Troubleshoot:: DataHub
This page intends to help you to troubleshoot issues that can occur when you trying to access data or transform data.
Introduction
This document provides a comprehensive overview of data sources within Toucan, focusing on connectors, datasets, and query configurations. It aims to guide users through the process of connecting to various data sources, understanding dataset structures, and effectively configuring queries for optimal data retrieval and transformation. By understanding these concepts, users can leverage Toucan to gain valuable insights from their data efficiently.
Data Sources in Toucan
Connectors
Regarding connections, we have two main types of connectors:
Connectors where we perform a connection checklist. These connectors have a "Test connection" button.
Other connectors where we do not perform a connection checklist. For example, the HTTP API connector, where it's not always possible to reach a first endpoint to ensure that your configuration is correct.
We will focus on connectors with a "Test connection" button.
The checklist is different for each connector, but let's take PostgreSQL as an example.
PostgreSQL Connection Checklist
Host Resolved
Toucan can reach the IP or host you have set in the input field.
Port Opened
The port filled in the connection form is an open port on your PostgreSQL cluster.
Connected to PostgreSQL
The host:port corresponds to a PostgreSQL instance, not a MySQL cluster, for example.
Authenticated
The login/password provided allows us to connect to the database you want to reach on your PostgreSQL cluster.
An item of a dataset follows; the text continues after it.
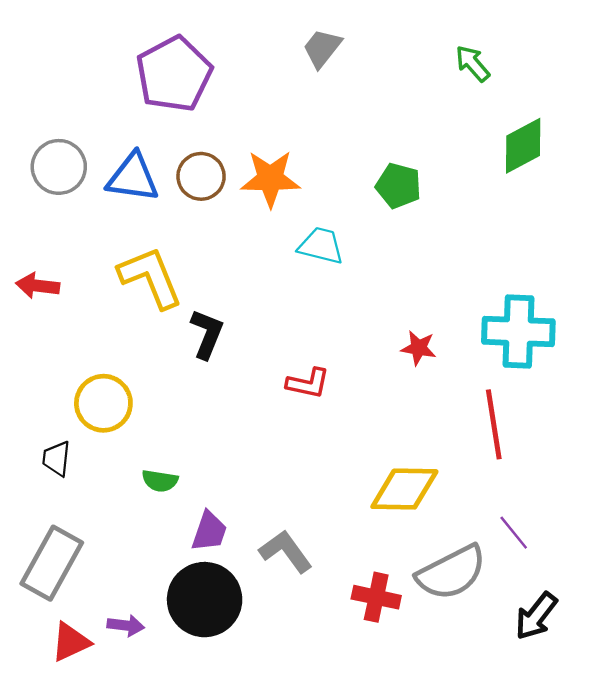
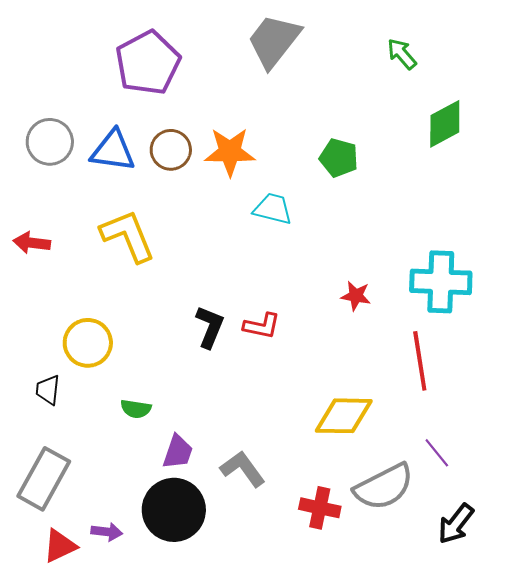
gray trapezoid: (322, 48) -> (274, 41), size x1.6
black L-shape: (207, 334) -> (210, 327), moved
The user has sufficient rights to access the cluster.
Default Database Connection
The default database field refers to an existing, accessible database associated with the user configured in
Example:
Let's consider that you have the following settings to access your database:
host:
***-postgre-*******.net
port:
2******1
user:
username
password:
******
default database:
postgres
Host is not resolved (reachable)
If your host is not reachable or the value you entered has a spelling mistake, your test connection will stop at the first step of the test connection
Incorrect port
Port: 2***0
instead of 2***1
Incorrect user/password
Username: You filled my_dear
instead of username
Incorrect database default
Default database : You fill an incorrect database name postdre
instead of postgres
Datasets
The Dataset service manages all objects related to datasets and some of their business logic. It handles datasets and data providers.
To get your data, it executes a plan, calls a data provider, and applies a series of data transformation steps to output a data table.
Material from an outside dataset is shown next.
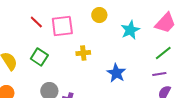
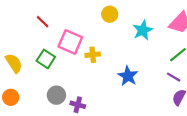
pink square: (62, 26) -> (70, 42), moved, turned 30
purple line: (159, 74) -> (174, 77), turned 40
The execution can be done:
On your database (see native SQL for more explanation). In this case, an SQL request is sent to your database at the end of the pipeline.
On our in-memory engine.
In a combination of the two, depending on the position and compatibility of the steps.
The execution is mainly done through YouPrep and the query-configuration part.
Query configuration is the step after you configure your data source before you reach YouPrep.
To execute a plan depending on this situation, the data source must be available.
Each step must be executable, so its output should be a data table.
Query Configuration
When you set up a data source of a connector type and try to fetch data, Toucan interprets your settings and queries the data source. The data returned is modified by Toucan. We limit SQL queries for performances reasons.
This part can vary depending on the connector you're using.
Code Mode
In this specific query configuration setup, you can create an SQL query with placeholders. We'll insert the needed variables and send it to your database.
If your response is valid, a data table will appear on the right. If there's an issue, an error message from your database, reformulated by Toucan, will be display in the data table panel.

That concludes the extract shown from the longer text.